Create an Azure Key Vault instance
You must use an Azure Key Vault instance to store your keys. Create a new Key Vault with purge protection enabled. Then, create a new key within the Key Vault to store your own custom key.
- Set more environment permissions:
export KEYVAULT_NAME=$USER-enckv export KEYVAULT_KEY_NAME=$USER-key export DISK_ENCRYPTION_SET_NAME=$USER-des
- Create a Key Vault and a key in the Key Vault:
az keyvault create -n $KEYVAULT_NAME \ -g $RESOURCEGROUP \ -l $LOCATION \ --enable-purge-protection true az keyvault key create --vault-name $KEYVAULT_NAME \ -n $KEYVAULT_KEY_NAME \ --protection software KEYVAULT_ID=$(az keyvault show --name $KEYVAULT_NAME --query "[id]" -o tsv) KEYVAULT_KEY_URL=$(az keyvault key show --vault-name $KEYVAULT_NAME \ --name $KEYVAULT_KEY_NAME \ --query "[key.kid]" -o tsv)
Create an Azure Disk Encryption Set
The Azure Disk Encryption Set is used as the reference point for disks in Azure Red Hat OpenShift clusters. It's connected to the Azure Key Vault that you created in the previous step, and pulls the customer-managed keys from that location.
az disk-encryption-set create -n $DISK_ENCRYPTION_SET_NAME \ -l $LOCATION \ -g $RESOURCEGROUP \ --source-vault $KEYVAULT_ID \ --key-url $KEYVAULT_KEY_URL DES_ID=$(az disk-encryption-set show -n $DISK_ENCRYPTION_SET_NAME -g $RESOURCEGROUP --query 'id' -o tsv) DES_IDENTITY=$(az disk-encryption-set show -n $DISK_ENCRYPTION_SET_NAME \ -g $RESOURCEGROUP \ --query "[identity.principalId]" \ -o tsv)
Grant permissions for the Disk Encryption Set to access the Key Vault
Use the Disk Encryption Set that you created in the previous step, and grant permission for the Disk Encryption Set to access and use the Azure Key Vault.
az keyvault set-policy -n $KEYVAULT_NAME \ -g $RESOURCEGROUP \ --object-id $DES_IDENTITY \ --key-permissions wrapkey unwrapkey get
Create an Azure Red Hat OpenShift cluster
Create an Azure Red Hat OpenShift cluster to use the customer-managed keys.
az aro create --resource-group $RESOURCEGROUP \ --name $CLUSTER \ --vnet aro-vnet \ --master-subnet master-subnet \ --worker-subnet worker-subnet \ --disk-encryption-set $DES_ID
After you create the Azure Red Hat OpenShift cluster, all VMs are encrypted with the customer-managed encryption keys.

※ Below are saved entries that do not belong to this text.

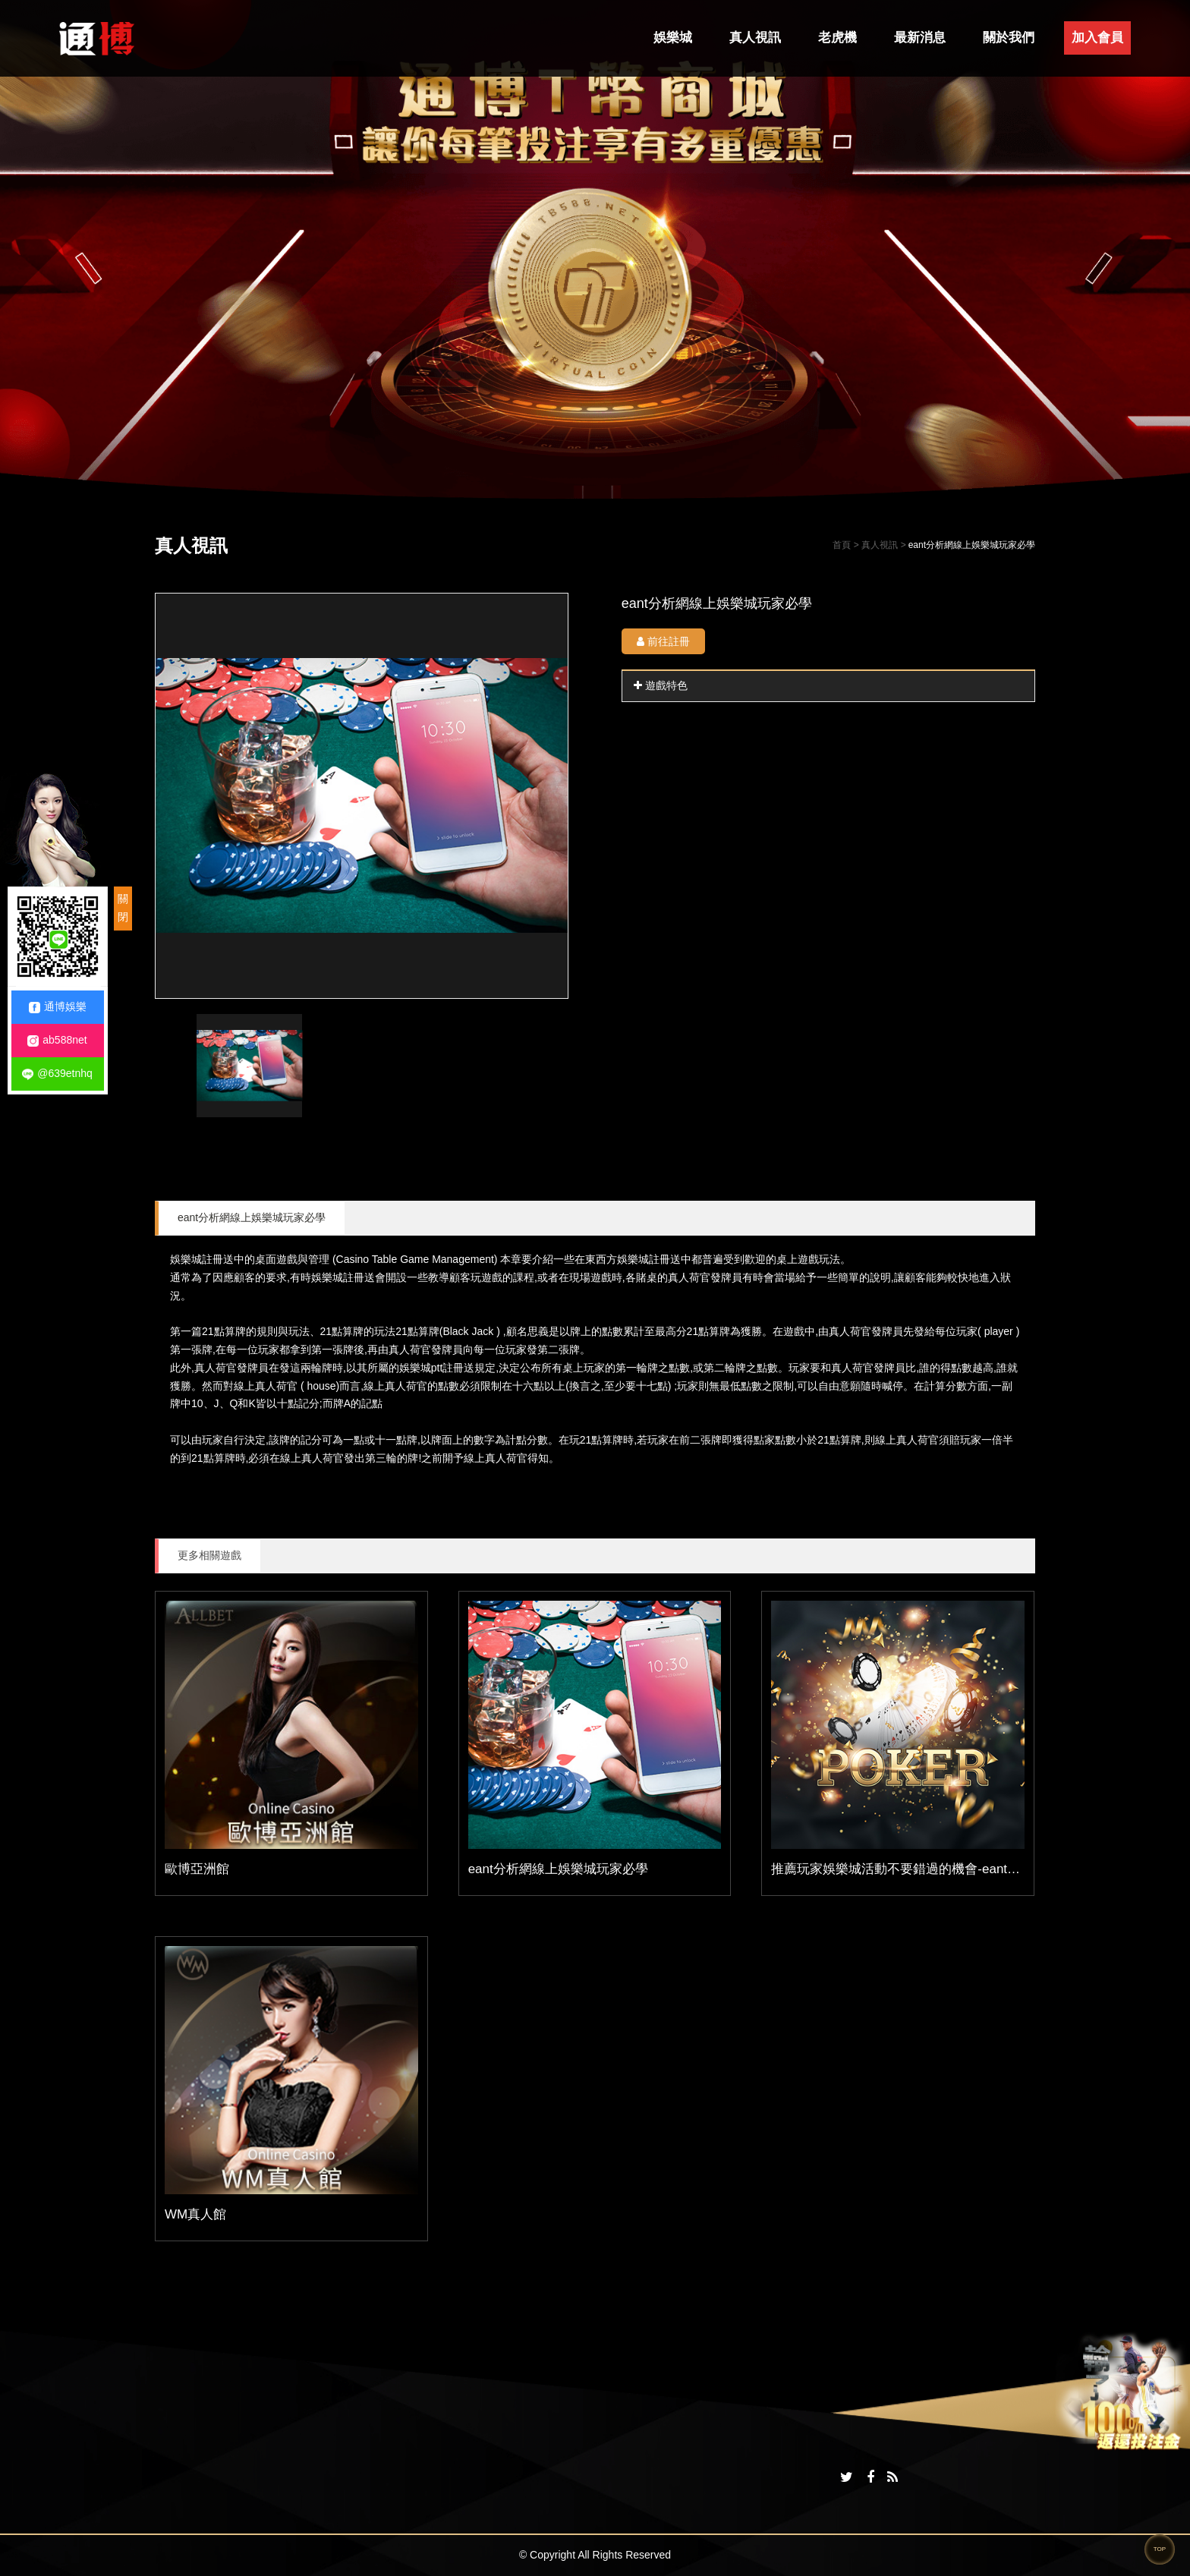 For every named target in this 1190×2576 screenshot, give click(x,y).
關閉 (123, 908)
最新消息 (920, 37)
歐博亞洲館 (197, 1869)
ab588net (57, 1040)
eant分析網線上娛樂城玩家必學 (252, 1217)
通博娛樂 (58, 1006)
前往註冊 (663, 641)
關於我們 (1008, 37)
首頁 (842, 545)
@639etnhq (57, 1073)
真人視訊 (755, 37)
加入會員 (1097, 37)
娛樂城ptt (421, 1368)
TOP (1160, 2549)
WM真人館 (195, 2214)
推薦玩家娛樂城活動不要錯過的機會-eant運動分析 (915, 1869)
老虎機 (837, 37)
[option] (362, 796)
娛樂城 (672, 37) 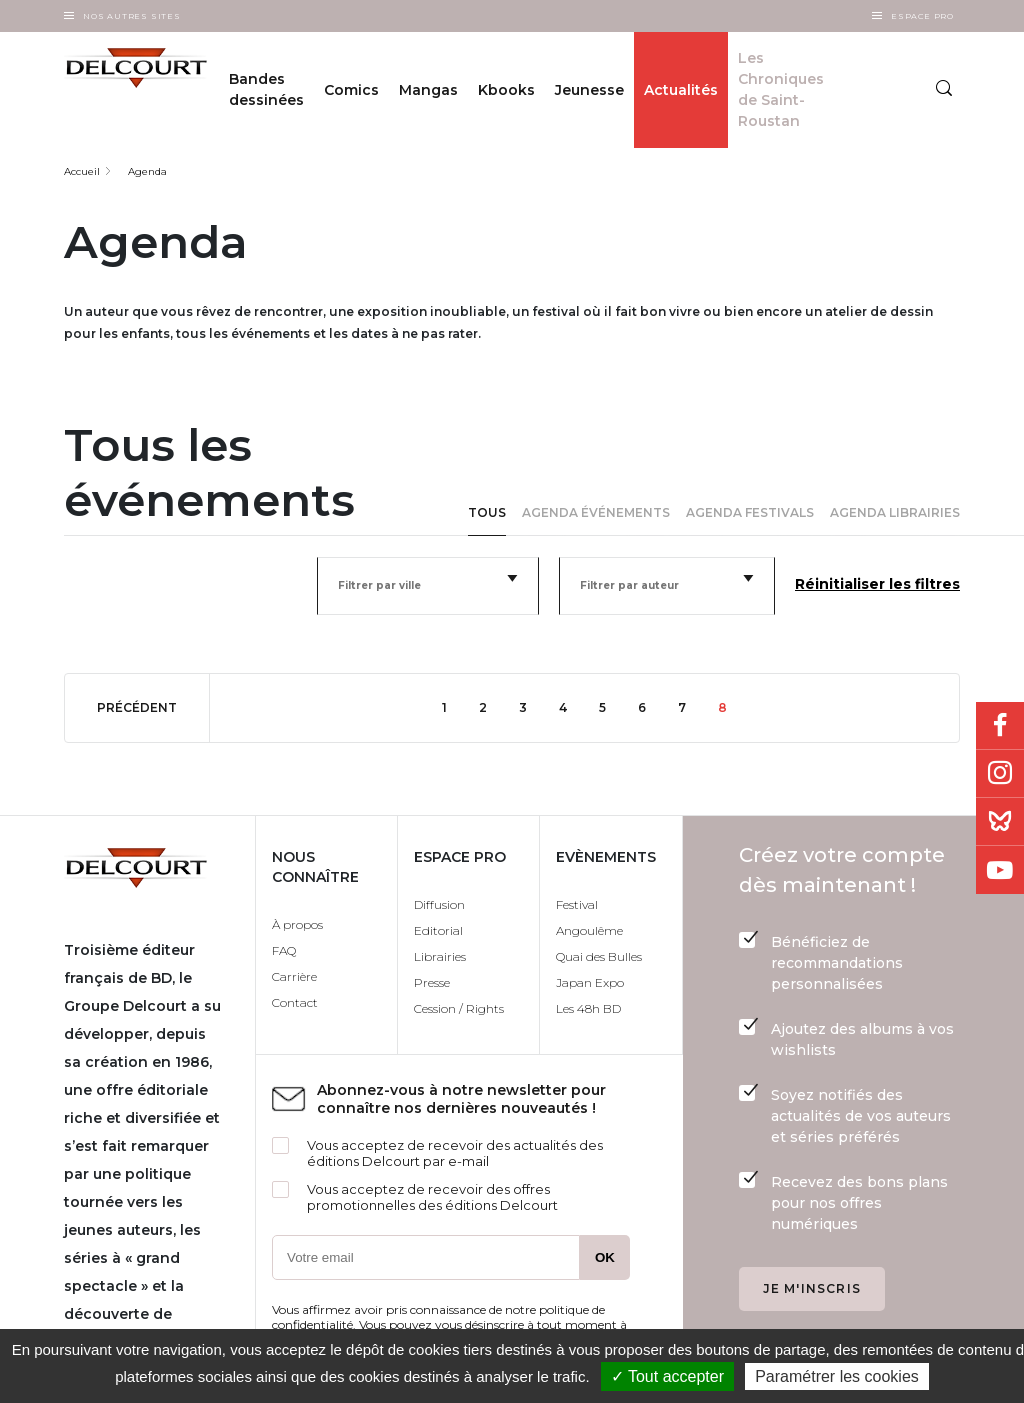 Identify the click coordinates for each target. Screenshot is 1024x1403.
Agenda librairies (895, 512)
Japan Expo (590, 982)
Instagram (1000, 774)
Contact (295, 1002)
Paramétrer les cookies (837, 1376)
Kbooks (506, 90)
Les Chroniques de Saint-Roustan (781, 89)
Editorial (438, 930)
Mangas (428, 90)
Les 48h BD (588, 1008)
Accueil (82, 171)
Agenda (147, 171)
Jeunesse (589, 90)
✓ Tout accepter (667, 1376)
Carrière (294, 976)
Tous (487, 512)
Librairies (440, 956)
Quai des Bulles (599, 956)
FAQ (284, 950)
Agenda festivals (750, 512)
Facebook (1000, 726)
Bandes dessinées (266, 89)
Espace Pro (922, 16)
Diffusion (439, 904)
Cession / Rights (459, 1008)
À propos (297, 924)
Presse (432, 982)
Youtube (1000, 870)
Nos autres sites (132, 16)
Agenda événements (596, 512)
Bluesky (1000, 822)
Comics (351, 90) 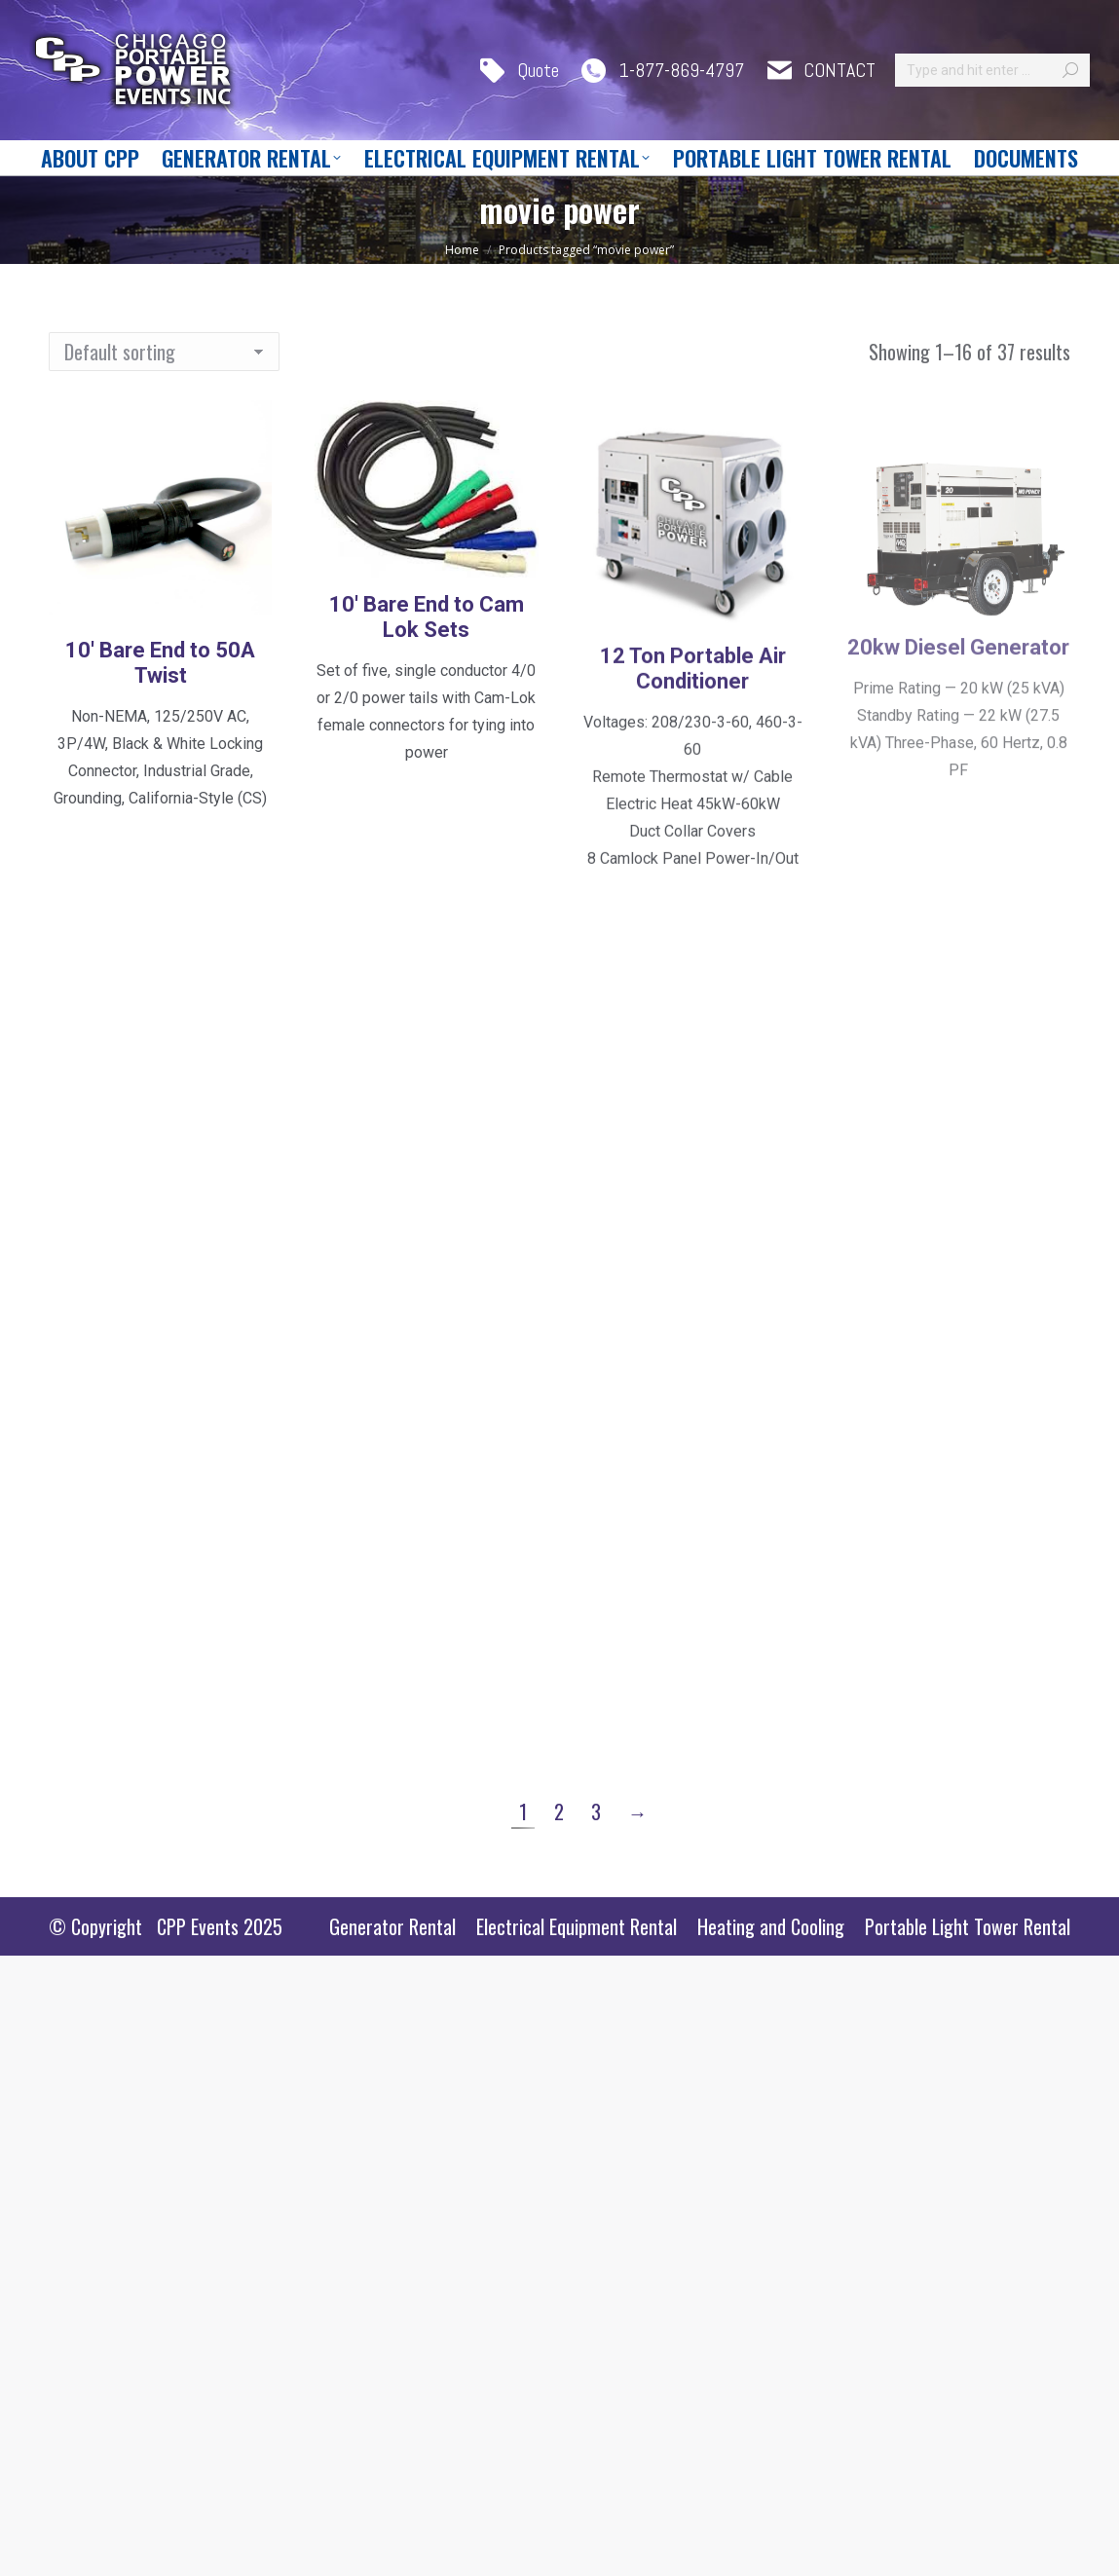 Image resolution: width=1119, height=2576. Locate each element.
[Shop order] (164, 351)
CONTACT (820, 70)
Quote (518, 70)
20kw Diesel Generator (958, 782)
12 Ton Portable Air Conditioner (693, 804)
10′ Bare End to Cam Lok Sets (426, 719)
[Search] (992, 70)
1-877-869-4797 (661, 70)
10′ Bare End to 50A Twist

To verify that you configured the keys correctly, run the following commands:
- Get the name of the cluster Resource Group where the cluster VMs, disks, and so on are located:
CLUSTERRESOURCEGROUP=$(az aro show --resource-group $RESOURCEGROUP --name $CLUSTER --query 'clusterProfile.resourceGroupId' -o tsv | cut -d '/' -f 5)
- Check that the disks have the correct Disk Encryption Set attached:
az disk list -g $CLUSTERRESOURCEGROUP --query '.encryption'
diskEncryptionSetIdin the output must point to the Disk Encryption Set that you specified while creating the Azure Red Hat OpenShift cluster.